Once again, the Centers for Disease Control and Prevention is warning us to steer clear of romaine lettuce contaminated with the deadly E. coli O157:H7. This time it’s lettuce grown in California’s Salinas Valley that has hospitalized 39 people in 19 states.
This marks the fourth outbreak of E. coli in romaine lettuce in the last two years. These outbreaks lay bare an alarming truth that contradicts a century of germ consciousness and progress in public health: Our food system still is not safe. And the Trump administration’s aversion to safety regulations means that this will not be the last outbreak.
News coverage of E. coli outbreaks tends to make lettuce contamination seem like a fluke in an otherwise functional system, often focusing on contamination of the outer surfaces of lettuce leaves, as if the bacteria were principally spread by occasional splashing from irrigation water or by drifting, airborne soil particles from nearby dairy farms.
But research on bacterial contamination of lettuce has come to a contrary and worrisome conclusion — bacteria-tainted water does not need to accidentally splash on lettuce leaves to contaminate them. In 2002, Ethan Solomon and his colleagues at Rutgers University showed that E. coli in irrigation water travels through the roots of lettuce plants and into the lettuce leaves. Even after the outer surface of the leaves is chemically disinfected, E. coli cells are still in the plant tissue. Solomon’s research has deep implications for today’s E. coli outbreaks: Tainted irrigation water means tainted greens.
Indeed, a Food and Drug Administration study of the E. coli outbreak in April 2018 implicated irrigation water. The E. coli that sickened consumers showed a DNA-sequence match only to bacteria from the irrigation canal that watered several miles of romaine. Putting this together with the Solomon study, it’s clear that the tainted water could have contaminated an entire field of lettuce.
FDA rules enacted during the Obama era would have required monitoring and treating irrigation water for E. coli, starting in 2018. Farms would monitor their irrigation water for pathogens at least once each growing season and possibly more frequently depending on proximity to potential pathogen sources. Following discovery of microbial pollution, the rules require mitigation of the danger, either by treating the water or by switching to an uncontaminated water source.
But President Trump’s first FDA commissioner, Scott Gottlieb, rolled back the regulations until 2022, saying that microbial quality standards for agricultural water are “too complicated, and in some cases too costly, to be effectively implemented.”
Leafy greens industry officials say that the industry standard is to monitor the water once a month. But the point of having federal rules is to ensure that all farms comply with water testing standards. The FDA rules would require more frequent testing if the likelihood of contamination from a known source, such as a nearby livestock farm with untreated feces, increases.

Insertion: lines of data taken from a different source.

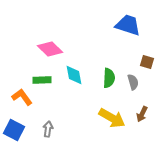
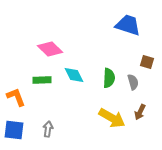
cyan diamond: rotated 15 degrees counterclockwise
orange L-shape: moved 6 px left; rotated 15 degrees clockwise
brown arrow: moved 2 px left, 2 px up
blue square: rotated 20 degrees counterclockwise
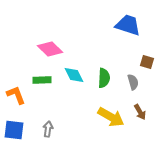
green semicircle: moved 5 px left
orange L-shape: moved 2 px up
brown arrow: rotated 56 degrees counterclockwise
yellow arrow: moved 1 px left, 1 px up
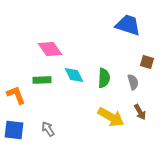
pink diamond: rotated 10 degrees clockwise
gray arrow: rotated 42 degrees counterclockwise
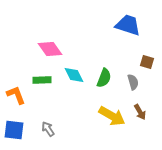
green semicircle: rotated 18 degrees clockwise
yellow arrow: moved 1 px right, 1 px up
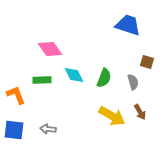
gray arrow: rotated 49 degrees counterclockwise
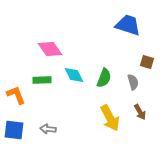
yellow arrow: moved 2 px left, 2 px down; rotated 32 degrees clockwise
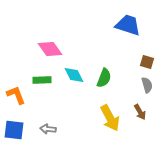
gray semicircle: moved 14 px right, 3 px down
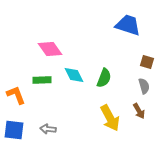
gray semicircle: moved 3 px left, 1 px down
brown arrow: moved 1 px left, 1 px up
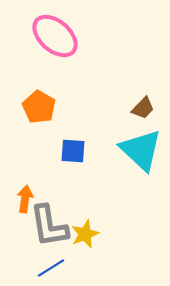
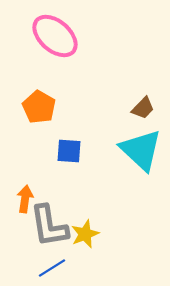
blue square: moved 4 px left
blue line: moved 1 px right
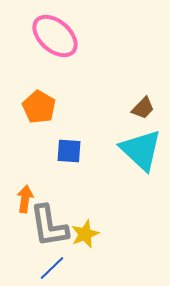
blue line: rotated 12 degrees counterclockwise
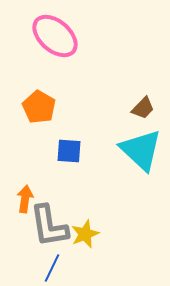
blue line: rotated 20 degrees counterclockwise
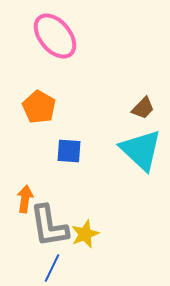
pink ellipse: rotated 9 degrees clockwise
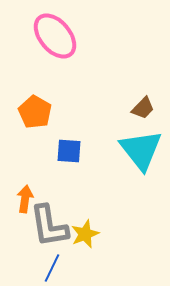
orange pentagon: moved 4 px left, 5 px down
cyan triangle: rotated 9 degrees clockwise
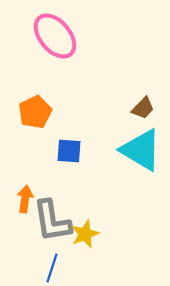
orange pentagon: rotated 16 degrees clockwise
cyan triangle: rotated 21 degrees counterclockwise
gray L-shape: moved 3 px right, 5 px up
blue line: rotated 8 degrees counterclockwise
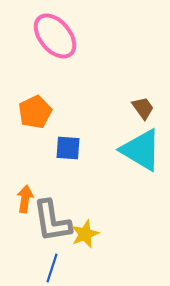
brown trapezoid: rotated 80 degrees counterclockwise
blue square: moved 1 px left, 3 px up
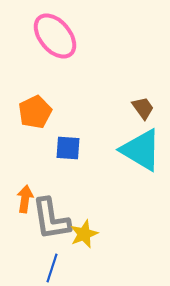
gray L-shape: moved 1 px left, 2 px up
yellow star: moved 1 px left
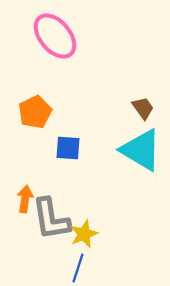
blue line: moved 26 px right
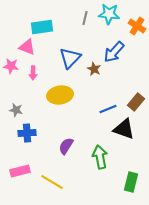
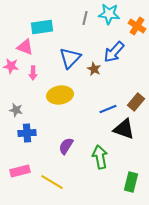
pink triangle: moved 2 px left
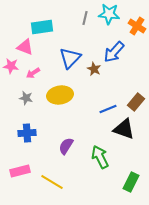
pink arrow: rotated 56 degrees clockwise
gray star: moved 10 px right, 12 px up
green arrow: rotated 15 degrees counterclockwise
green rectangle: rotated 12 degrees clockwise
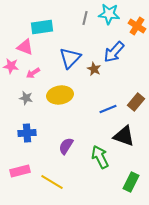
black triangle: moved 7 px down
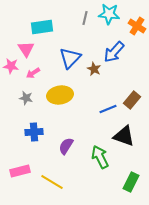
pink triangle: moved 1 px right, 2 px down; rotated 36 degrees clockwise
brown rectangle: moved 4 px left, 2 px up
blue cross: moved 7 px right, 1 px up
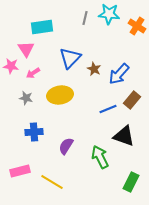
blue arrow: moved 5 px right, 22 px down
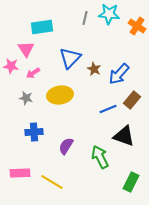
pink rectangle: moved 2 px down; rotated 12 degrees clockwise
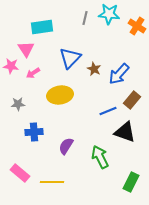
gray star: moved 8 px left, 6 px down; rotated 16 degrees counterclockwise
blue line: moved 2 px down
black triangle: moved 1 px right, 4 px up
pink rectangle: rotated 42 degrees clockwise
yellow line: rotated 30 degrees counterclockwise
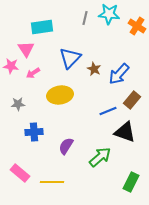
green arrow: rotated 75 degrees clockwise
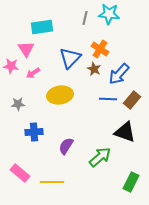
orange cross: moved 37 px left, 23 px down
blue line: moved 12 px up; rotated 24 degrees clockwise
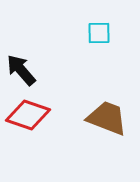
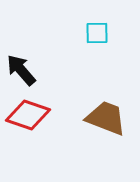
cyan square: moved 2 px left
brown trapezoid: moved 1 px left
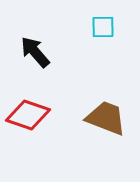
cyan square: moved 6 px right, 6 px up
black arrow: moved 14 px right, 18 px up
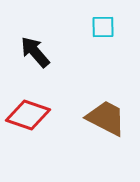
brown trapezoid: rotated 6 degrees clockwise
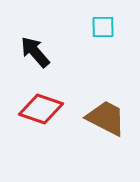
red diamond: moved 13 px right, 6 px up
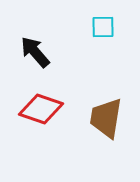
brown trapezoid: rotated 108 degrees counterclockwise
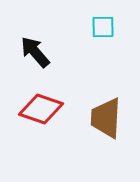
brown trapezoid: rotated 6 degrees counterclockwise
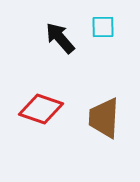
black arrow: moved 25 px right, 14 px up
brown trapezoid: moved 2 px left
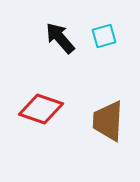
cyan square: moved 1 px right, 9 px down; rotated 15 degrees counterclockwise
brown trapezoid: moved 4 px right, 3 px down
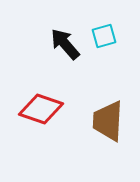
black arrow: moved 5 px right, 6 px down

We should not be surprised that a regulation-averse administration would disregard the science of food safety, but it is concerning that consumers are complacent about yearly outbreaks of E. coli contamination and largely silent about the rollback of food safety regulations.
This wasn’t always the case. A century ago, when the concept of germs was still new to the American consciousness, Americans became obsessed with keeping themselves free of infections. Fixtures of today’s consumer landscape — white porcelain toilets, plastic-wrapped food and tiny bars of soap in hotels — are all relics of Americans’ earlier obsession with germs.
In the early 1900s, public health campaigns and consumer goods made the science of microbiology an everyday feature of daily life. Canned food producers emphasized the scientific sterility of their goods, and bread manufacturers found that “sanitary packaging” increased their profits. Science was good for business.
Beyond packaging, a new social ethic of disease prevention was born. Containing one’s own infections and the infections of others wasn’t just good hygiene, it was good citizenship, a marker of a highly collaborative public health ethic.
In the late 19th century, before germs were appreciated as responsible for our illnesses, street vendors would routinely spit on their handkerchiefs to polish their apples for sale. But when the science of germ theory became accepted, the general public came to view such behavior as disgusting and dangerous, and street vendors were forced to adapt.
Historical shifts in what the public accepts as healthful have brought vast improvements over the last century, from chlorinated drinking water to safe food-handling practices in restaurants.
Americans have never lost our visceral disgust for infection — think how nervous we get when someone nearby starts sneezing and coughing — but outbreaks from salad greens have failed to register, perhaps because these outbreaks are viewed as one-off events and not as broad failures to keep our food free of dangerous germs.
Stronger regulations for irrigation water would help prevent romaine from becoming the pariah of the agricultural industry and would keep consumers safe. If we do nothing to protect produce from systemic bacterial contamination, we can be sure that it will happen again soon.
Frederick M. Cohan is a microbial ecologist and professor of biology in the College of the Environment at Wesleyan University. Isaac Klimasmith is an undergraduate and Doris Duke conservation scholar at Wesleyan.